**Exercise data**
•••
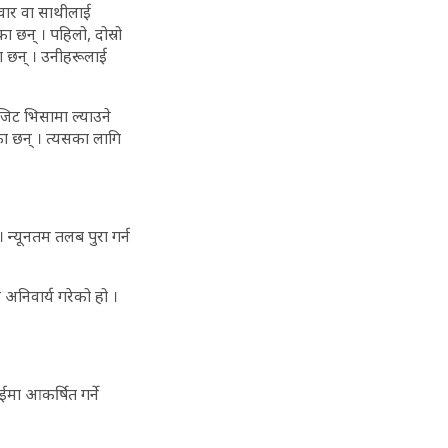
िवार वा साथीलाई
ा छन् । पहिलो, दोस्रो
का छन् । उनीहरूलाई
जिट भिसामा ल्याउने
ा छन् । त्यसका लागि
न्यूनतम तलब पुरा गर्न
अनिवार्य गरेको हो ।
ईमा आकर्षित गर्ने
•••
**Activity**
The entries should be printed again exactly as written, leaving all pictures out.

**Solution for this task**
िवार वा साथीलाई
ा छन् । पहिलो, दोस्रो
का छन् । उनीहरूलाई
जिट भिसामा ल्याउने
ा छन् । त्यसका लागि
न्यूनतम तलब पुरा गर्न
अनिवार्य गरेको हो ।
ईमा आकर्षित गर्ने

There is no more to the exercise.